**Exercise:**
Repeat the records below in their entirety, exactly.

Records contained in a dataset:
######
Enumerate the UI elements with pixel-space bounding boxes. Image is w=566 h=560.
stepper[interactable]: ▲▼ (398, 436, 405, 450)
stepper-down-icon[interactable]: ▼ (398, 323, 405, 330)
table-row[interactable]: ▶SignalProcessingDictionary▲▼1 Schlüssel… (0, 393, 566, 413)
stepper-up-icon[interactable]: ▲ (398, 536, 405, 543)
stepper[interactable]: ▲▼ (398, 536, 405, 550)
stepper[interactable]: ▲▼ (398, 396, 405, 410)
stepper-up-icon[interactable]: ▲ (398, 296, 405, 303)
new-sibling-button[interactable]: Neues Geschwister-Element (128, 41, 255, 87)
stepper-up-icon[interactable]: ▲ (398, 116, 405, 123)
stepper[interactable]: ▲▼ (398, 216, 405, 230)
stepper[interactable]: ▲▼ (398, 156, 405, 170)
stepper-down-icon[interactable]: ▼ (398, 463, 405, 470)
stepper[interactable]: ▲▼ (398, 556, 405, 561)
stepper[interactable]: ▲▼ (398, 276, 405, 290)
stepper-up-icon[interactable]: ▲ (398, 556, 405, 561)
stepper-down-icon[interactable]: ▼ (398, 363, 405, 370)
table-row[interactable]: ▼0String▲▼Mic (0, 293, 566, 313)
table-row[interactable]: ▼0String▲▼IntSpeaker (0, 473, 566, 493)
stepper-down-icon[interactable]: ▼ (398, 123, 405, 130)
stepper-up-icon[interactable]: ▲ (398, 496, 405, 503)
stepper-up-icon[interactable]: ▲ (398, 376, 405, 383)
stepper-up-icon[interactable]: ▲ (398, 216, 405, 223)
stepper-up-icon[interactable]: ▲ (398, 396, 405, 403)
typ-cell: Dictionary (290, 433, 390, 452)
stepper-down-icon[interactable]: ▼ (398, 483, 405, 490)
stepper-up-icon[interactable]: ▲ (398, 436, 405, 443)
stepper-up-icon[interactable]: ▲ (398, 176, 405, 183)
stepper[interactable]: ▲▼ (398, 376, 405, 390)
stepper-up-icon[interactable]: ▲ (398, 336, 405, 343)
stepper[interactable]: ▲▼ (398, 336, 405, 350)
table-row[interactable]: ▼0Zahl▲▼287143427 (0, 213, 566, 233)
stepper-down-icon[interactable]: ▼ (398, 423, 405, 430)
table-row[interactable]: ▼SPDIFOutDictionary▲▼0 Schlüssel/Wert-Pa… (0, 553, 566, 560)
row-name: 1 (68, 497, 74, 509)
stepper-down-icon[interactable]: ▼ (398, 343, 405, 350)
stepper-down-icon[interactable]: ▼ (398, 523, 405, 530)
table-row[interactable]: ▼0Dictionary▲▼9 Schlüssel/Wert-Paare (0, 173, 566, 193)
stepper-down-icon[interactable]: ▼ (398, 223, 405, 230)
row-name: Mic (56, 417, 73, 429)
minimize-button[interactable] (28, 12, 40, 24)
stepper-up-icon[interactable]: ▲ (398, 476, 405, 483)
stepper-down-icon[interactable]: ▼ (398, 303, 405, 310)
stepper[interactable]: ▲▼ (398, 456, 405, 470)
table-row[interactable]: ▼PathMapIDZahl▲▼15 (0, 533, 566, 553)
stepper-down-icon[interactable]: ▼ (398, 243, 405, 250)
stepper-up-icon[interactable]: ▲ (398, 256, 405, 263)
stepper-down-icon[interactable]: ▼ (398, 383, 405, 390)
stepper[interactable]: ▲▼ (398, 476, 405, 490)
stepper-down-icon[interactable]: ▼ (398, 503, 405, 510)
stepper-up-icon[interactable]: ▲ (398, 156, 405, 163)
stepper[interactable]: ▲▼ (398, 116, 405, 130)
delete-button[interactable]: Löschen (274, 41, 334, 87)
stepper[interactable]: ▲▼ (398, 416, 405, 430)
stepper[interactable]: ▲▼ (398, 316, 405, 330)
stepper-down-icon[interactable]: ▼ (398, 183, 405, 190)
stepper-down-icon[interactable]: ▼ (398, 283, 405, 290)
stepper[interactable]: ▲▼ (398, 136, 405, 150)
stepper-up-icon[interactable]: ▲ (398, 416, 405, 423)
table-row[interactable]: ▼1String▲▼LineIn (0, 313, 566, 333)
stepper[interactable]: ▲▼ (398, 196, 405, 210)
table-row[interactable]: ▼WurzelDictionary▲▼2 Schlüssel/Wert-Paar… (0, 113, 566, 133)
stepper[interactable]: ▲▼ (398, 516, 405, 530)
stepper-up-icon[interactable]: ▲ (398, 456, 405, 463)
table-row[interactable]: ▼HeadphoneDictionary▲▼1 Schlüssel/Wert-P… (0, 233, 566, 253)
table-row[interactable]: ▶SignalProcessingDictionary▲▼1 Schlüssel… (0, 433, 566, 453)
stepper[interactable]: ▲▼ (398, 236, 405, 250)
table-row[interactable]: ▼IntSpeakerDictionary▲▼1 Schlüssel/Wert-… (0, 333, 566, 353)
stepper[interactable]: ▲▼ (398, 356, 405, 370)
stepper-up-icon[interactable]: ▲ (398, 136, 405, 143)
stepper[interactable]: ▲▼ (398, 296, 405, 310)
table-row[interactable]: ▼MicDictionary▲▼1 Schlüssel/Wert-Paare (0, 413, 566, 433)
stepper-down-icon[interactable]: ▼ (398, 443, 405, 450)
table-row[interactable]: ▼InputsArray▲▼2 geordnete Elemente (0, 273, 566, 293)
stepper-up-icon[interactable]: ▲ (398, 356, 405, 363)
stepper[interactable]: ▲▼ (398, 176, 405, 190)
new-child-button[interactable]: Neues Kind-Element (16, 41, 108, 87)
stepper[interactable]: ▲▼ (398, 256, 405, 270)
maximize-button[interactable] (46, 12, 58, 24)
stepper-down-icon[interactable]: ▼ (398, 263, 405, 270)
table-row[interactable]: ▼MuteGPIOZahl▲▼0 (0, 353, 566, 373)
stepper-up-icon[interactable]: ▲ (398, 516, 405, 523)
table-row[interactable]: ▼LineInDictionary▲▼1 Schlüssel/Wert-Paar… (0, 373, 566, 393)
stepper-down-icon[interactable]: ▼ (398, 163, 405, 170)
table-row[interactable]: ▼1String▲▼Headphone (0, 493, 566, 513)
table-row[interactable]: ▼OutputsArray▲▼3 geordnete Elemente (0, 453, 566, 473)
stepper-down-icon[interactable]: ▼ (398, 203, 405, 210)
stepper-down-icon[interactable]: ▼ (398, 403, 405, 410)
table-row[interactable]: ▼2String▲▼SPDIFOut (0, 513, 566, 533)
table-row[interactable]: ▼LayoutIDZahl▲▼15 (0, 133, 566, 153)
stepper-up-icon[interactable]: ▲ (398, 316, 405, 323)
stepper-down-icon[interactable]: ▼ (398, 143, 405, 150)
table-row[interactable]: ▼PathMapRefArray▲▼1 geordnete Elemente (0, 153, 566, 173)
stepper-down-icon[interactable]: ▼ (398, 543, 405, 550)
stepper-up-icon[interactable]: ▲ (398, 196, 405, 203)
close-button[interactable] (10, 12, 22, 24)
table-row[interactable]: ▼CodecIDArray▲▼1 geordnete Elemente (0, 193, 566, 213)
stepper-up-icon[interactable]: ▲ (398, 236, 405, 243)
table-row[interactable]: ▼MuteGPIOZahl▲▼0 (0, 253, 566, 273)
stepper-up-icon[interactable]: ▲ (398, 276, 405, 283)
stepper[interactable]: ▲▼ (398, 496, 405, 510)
######
**Finished exercise:**
Enumerate the UI elements with pixel-space bounding boxes. Image is w=566 h=560.
stepper[interactable]: ▲▼ (398, 436, 405, 450)
stepper-down-icon[interactable]: ▼ (398, 323, 405, 330)
table-row[interactable]: ▶SignalProcessingDictionary▲▼1 Schlüssel… (0, 393, 566, 413)
stepper-up-icon[interactable]: ▲ (398, 536, 405, 543)
stepper[interactable]: ▲▼ (398, 536, 405, 550)
stepper[interactable]: ▲▼ (398, 396, 405, 410)
stepper-up-icon[interactable]: ▲ (398, 296, 405, 303)
new-sibling-button[interactable]: Neues Geschwister-Element (128, 41, 255, 87)
stepper-up-icon[interactable]: ▲ (398, 116, 405, 123)
stepper[interactable]: ▲▼ (398, 216, 405, 230)
stepper[interactable]: ▲▼ (398, 156, 405, 170)
stepper-down-icon[interactable]: ▼ (398, 463, 405, 470)
stepper[interactable]: ▲▼ (398, 556, 405, 561)
stepper[interactable]: ▲▼ (398, 276, 405, 290)
stepper-up-icon[interactable]: ▲ (398, 556, 405, 561)
stepper-down-icon[interactable]: ▼ (398, 363, 405, 370)
table-row[interactable]: ▼0String▲▼Mic (0, 293, 566, 313)
table-row[interactable]: ▼0String▲▼IntSpeaker (0, 473, 566, 493)
stepper-down-icon[interactable]: ▼ (398, 123, 405, 130)
stepper-up-icon[interactable]: ▲ (398, 496, 405, 503)
stepper-up-icon[interactable]: ▲ (398, 376, 405, 383)
stepper-up-icon[interactable]: ▲ (398, 216, 405, 223)
stepper-up-icon[interactable]: ▲ (398, 396, 405, 403)
typ-cell: Dictionary (290, 433, 390, 452)
stepper-down-icon[interactable]: ▼ (398, 483, 405, 490)
stepper-up-icon[interactable]: ▲ (398, 436, 405, 443)
stepper-up-icon[interactable]: ▲ (398, 176, 405, 183)
stepper[interactable]: ▲▼ (398, 376, 405, 390)
stepper-up-icon[interactable]: ▲ (398, 336, 405, 343)
stepper[interactable]: ▲▼ (398, 336, 405, 350)
table-row[interactable]: ▼0Zahl▲▼287143427 (0, 213, 566, 233)
stepper-down-icon[interactable]: ▼ (398, 423, 405, 430)
table-row[interactable]: ▼SPDIFOutDictionary▲▼0 Schlüssel/Wert-Pa… (0, 553, 566, 560)
row-name: 1 (68, 497, 74, 509)
stepper-down-icon[interactable]: ▼ (398, 343, 405, 350)
stepper-down-icon[interactable]: ▼ (398, 523, 405, 530)
table-row[interactable]: ▼0Dictionary▲▼9 Schlüssel/Wert-Paare (0, 173, 566, 193)
stepper-down-icon[interactable]: ▼ (398, 223, 405, 230)
row-name: Mic (56, 417, 73, 429)
minimize-button[interactable] (28, 12, 40, 24)
stepper-up-icon[interactable]: ▲ (398, 476, 405, 483)
stepper-down-icon[interactable]: ▼ (398, 303, 405, 310)
stepper[interactable]: ▲▼ (398, 456, 405, 470)
table-row[interactable]: ▼PathMapIDZahl▲▼15 (0, 533, 566, 553)
stepper-down-icon[interactable]: ▼ (398, 243, 405, 250)
stepper-up-icon[interactable]: ▲ (398, 256, 405, 263)
stepper-down-icon[interactable]: ▼ (398, 383, 405, 390)
stepper[interactable]: ▲▼ (398, 476, 405, 490)
stepper-down-icon[interactable]: ▼ (398, 503, 405, 510)
stepper-up-icon[interactable]: ▲ (398, 156, 405, 163)
stepper[interactable]: ▲▼ (398, 116, 405, 130)
delete-button[interactable]: Löschen (274, 41, 334, 87)
stepper[interactable]: ▲▼ (398, 416, 405, 430)
stepper[interactable]: ▲▼ (398, 316, 405, 330)
stepper-down-icon[interactable]: ▼ (398, 183, 405, 190)
stepper-down-icon[interactable]: ▼ (398, 283, 405, 290)
stepper[interactable]: ▲▼ (398, 136, 405, 150)
stepper-up-icon[interactable]: ▲ (398, 416, 405, 423)
table-row[interactable]: ▼1String▲▼LineIn (0, 313, 566, 333)
stepper[interactable]: ▲▼ (398, 196, 405, 210)
table-row[interactable]: ▼WurzelDictionary▲▼2 Schlüssel/Wert-Paar… (0, 113, 566, 133)
stepper[interactable]: ▲▼ (398, 516, 405, 530)
stepper-up-icon[interactable]: ▲ (398, 456, 405, 463)
table-row[interactable]: ▼HeadphoneDictionary▲▼1 Schlüssel/Wert-P… (0, 233, 566, 253)
table-row[interactable]: ▶SignalProcessingDictionary▲▼1 Schlüssel… (0, 433, 566, 453)
stepper[interactable]: ▲▼ (398, 236, 405, 250)
table-row[interactable]: ▼IntSpeakerDictionary▲▼1 Schlüssel/Wert-… (0, 333, 566, 353)
stepper[interactable]: ▲▼ (398, 356, 405, 370)
stepper-up-icon[interactable]: ▲ (398, 136, 405, 143)
stepper[interactable]: ▲▼ (398, 296, 405, 310)
table-row[interactable]: ▼MicDictionary▲▼1 Schlüssel/Wert-Paare (0, 413, 566, 433)
stepper-down-icon[interactable]: ▼ (398, 443, 405, 450)
table-row[interactable]: ▼InputsArray▲▼2 geordnete Elemente (0, 273, 566, 293)
stepper-up-icon[interactable]: ▲ (398, 356, 405, 363)
stepper[interactable]: ▲▼ (398, 176, 405, 190)
new-child-button[interactable]: Neues Kind-Element (16, 41, 108, 87)
stepper[interactable]: ▲▼ (398, 256, 405, 270)
maximize-button[interactable] (46, 12, 58, 24)
stepper-down-icon[interactable]: ▼ (398, 263, 405, 270)
table-row[interactable]: ▼MuteGPIOZahl▲▼0 (0, 353, 566, 373)
stepper-up-icon[interactable]: ▲ (398, 516, 405, 523)
table-row[interactable]: ▼LineInDictionary▲▼1 Schlüssel/Wert-Paar… (0, 373, 566, 393)
stepper-down-icon[interactable]: ▼ (398, 163, 405, 170)
table-row[interactable]: ▼1String▲▼Headphone (0, 493, 566, 513)
table-row[interactable]: ▼OutputsArray▲▼3 geordnete Elemente (0, 453, 566, 473)
stepper-down-icon[interactable]: ▼ (398, 203, 405, 210)
stepper-down-icon[interactable]: ▼ (398, 403, 405, 410)
table-row[interactable]: ▼2String▲▼SPDIFOut (0, 513, 566, 533)
table-row[interactable]: ▼LayoutIDZahl▲▼15 (0, 133, 566, 153)
stepper-up-icon[interactable]: ▲ (398, 316, 405, 323)
stepper-down-icon[interactable]: ▼ (398, 143, 405, 150)
table-row[interactable]: ▼PathMapRefArray▲▼1 geordnete Elemente (0, 153, 566, 173)
stepper-down-icon[interactable]: ▼ (398, 543, 405, 550)
stepper-up-icon[interactable]: ▲ (398, 196, 405, 203)
close-button[interactable] (10, 12, 22, 24)
table-row[interactable]: ▼CodecIDArray▲▼1 geordnete Elemente (0, 193, 566, 213)
stepper-up-icon[interactable]: ▲ (398, 236, 405, 243)
table-row[interactable]: ▼MuteGPIOZahl▲▼0 (0, 253, 566, 273)
stepper-up-icon[interactable]: ▲ (398, 276, 405, 283)
stepper[interactable]: ▲▼ (398, 496, 405, 510)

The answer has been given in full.